Greenhouse gas neutrality involves no past reference year and so changing the way we manage our existing 6.5 million ha of native forest and 1.7 million ha of exotic plantation forest might improve our carbon accounts.
Increasing rotation ages by one year in our plantations, for instance, might add over 30 million tonnes of CO2-e to their long-term average carbon storage. Current carbon credit prices provide plenty of incentive to add years to rotations.
Pest management in some types of native forest will protect them and increase carbon storage, and because the areas of these forests are vast, this may help fill our carbon account gap and could pay for more pest control. We need experiments and permanent sample plots in native forests accompanied by remote sensing, and more biomass assays of native species, to quantify this.
Some urban myths about radiata pine forests need to be countered, such as:
a) they are responsible for most wilding outbreaks (they are not);
b) they so acidify the soil that nothing will grow under them (untrue); and
c) they are always devoid of biodiversity (they aren’t).
Dangerous global heating, is already deadly and causing significant damage.

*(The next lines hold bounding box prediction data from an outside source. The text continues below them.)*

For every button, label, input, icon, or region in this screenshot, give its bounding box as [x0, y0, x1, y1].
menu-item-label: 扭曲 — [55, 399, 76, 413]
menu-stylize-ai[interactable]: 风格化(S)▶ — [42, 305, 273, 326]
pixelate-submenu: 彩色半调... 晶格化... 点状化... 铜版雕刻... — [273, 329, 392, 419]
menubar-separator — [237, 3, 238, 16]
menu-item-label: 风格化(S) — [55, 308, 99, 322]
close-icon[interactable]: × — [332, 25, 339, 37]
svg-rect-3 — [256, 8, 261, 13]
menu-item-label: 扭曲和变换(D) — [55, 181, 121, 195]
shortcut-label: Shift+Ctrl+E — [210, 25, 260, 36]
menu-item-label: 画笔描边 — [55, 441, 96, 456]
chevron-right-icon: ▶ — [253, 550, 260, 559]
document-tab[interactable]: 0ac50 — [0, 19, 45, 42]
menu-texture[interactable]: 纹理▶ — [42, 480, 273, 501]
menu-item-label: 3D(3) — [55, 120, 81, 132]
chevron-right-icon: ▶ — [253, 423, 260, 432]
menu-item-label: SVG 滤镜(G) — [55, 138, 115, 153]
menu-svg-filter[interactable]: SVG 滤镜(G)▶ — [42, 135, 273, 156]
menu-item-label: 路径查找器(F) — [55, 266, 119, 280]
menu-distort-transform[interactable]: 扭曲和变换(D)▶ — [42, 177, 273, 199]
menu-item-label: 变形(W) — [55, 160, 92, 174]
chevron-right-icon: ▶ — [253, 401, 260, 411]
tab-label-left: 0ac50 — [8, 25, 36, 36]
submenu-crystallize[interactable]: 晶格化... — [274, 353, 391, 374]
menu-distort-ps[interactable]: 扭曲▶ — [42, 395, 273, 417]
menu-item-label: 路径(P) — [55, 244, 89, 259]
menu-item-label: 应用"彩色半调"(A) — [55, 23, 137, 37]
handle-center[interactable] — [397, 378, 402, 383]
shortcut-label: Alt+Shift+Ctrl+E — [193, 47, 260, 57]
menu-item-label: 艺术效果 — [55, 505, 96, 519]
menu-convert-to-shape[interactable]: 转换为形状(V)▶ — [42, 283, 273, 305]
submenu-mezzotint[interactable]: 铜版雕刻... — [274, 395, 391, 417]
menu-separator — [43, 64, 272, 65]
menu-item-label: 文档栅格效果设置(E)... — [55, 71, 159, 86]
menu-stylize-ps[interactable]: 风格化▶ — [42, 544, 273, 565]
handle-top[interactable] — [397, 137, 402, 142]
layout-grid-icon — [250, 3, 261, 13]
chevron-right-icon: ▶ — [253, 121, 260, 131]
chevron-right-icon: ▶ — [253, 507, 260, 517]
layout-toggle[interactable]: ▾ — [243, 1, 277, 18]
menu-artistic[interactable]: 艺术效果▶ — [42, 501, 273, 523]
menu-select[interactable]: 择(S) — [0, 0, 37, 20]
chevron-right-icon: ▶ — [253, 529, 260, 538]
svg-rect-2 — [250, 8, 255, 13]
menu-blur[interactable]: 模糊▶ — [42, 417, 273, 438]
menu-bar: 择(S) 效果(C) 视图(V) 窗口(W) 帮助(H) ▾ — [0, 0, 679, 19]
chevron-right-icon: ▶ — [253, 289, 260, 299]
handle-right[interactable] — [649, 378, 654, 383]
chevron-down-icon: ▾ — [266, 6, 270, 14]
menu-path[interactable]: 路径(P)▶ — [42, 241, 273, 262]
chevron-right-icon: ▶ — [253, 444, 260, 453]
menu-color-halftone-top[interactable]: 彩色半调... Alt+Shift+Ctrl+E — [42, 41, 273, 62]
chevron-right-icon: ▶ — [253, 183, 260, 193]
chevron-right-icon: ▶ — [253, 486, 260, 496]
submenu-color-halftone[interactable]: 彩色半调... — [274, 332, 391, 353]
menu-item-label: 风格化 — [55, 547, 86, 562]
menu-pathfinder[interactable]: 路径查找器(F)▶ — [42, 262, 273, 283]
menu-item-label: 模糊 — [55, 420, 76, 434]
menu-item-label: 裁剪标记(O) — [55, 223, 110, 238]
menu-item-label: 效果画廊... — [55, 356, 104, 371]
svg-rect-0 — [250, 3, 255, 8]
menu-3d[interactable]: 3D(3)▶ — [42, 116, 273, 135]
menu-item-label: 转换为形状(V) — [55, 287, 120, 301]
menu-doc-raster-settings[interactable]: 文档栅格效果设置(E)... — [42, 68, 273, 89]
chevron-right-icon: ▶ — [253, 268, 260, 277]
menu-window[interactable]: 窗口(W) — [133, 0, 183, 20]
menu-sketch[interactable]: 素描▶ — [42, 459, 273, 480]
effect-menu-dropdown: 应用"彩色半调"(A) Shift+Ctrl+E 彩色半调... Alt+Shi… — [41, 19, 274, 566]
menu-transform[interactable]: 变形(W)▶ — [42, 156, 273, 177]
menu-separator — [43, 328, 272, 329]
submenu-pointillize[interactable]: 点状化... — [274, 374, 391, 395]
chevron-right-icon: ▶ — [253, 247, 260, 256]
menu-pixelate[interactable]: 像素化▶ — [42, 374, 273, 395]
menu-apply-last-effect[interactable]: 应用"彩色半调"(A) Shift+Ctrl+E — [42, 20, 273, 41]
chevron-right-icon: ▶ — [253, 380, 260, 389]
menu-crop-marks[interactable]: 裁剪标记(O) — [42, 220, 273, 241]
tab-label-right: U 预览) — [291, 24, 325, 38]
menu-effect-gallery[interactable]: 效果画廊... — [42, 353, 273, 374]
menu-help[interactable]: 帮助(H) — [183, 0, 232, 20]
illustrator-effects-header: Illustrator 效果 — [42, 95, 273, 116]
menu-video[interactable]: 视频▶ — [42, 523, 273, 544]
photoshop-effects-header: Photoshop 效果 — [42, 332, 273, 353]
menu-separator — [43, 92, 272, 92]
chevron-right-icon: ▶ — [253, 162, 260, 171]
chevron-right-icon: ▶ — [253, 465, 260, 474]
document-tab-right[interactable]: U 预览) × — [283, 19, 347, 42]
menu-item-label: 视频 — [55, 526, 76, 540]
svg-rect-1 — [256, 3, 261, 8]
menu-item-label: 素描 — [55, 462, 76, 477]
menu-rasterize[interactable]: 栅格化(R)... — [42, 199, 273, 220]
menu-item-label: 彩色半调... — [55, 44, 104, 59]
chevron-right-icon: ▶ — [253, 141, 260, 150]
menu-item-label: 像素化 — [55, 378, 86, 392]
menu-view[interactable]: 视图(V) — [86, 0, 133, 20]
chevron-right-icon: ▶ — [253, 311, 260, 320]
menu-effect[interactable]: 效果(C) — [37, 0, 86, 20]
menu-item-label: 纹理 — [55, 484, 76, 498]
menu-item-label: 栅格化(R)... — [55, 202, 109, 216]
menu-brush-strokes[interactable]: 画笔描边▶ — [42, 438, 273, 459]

In 2021 the world has now warmed by 1.2 degrees above pre-industrial temperatures of 1850. It remains to be seen if the world can limit global temperature increase to 1.5 or even 2 degrees, but in Aotearoa we can reach greenhouse gas neutrality by 2050 by working strategically together.
Forestry has an essential role to play, and we must consider the alternatives outlined here and make the right choices. The way in which we use forests to reach our goal is up to you as a citizen, influencing government policy, along with owners of the land where forests might grow and store carbon.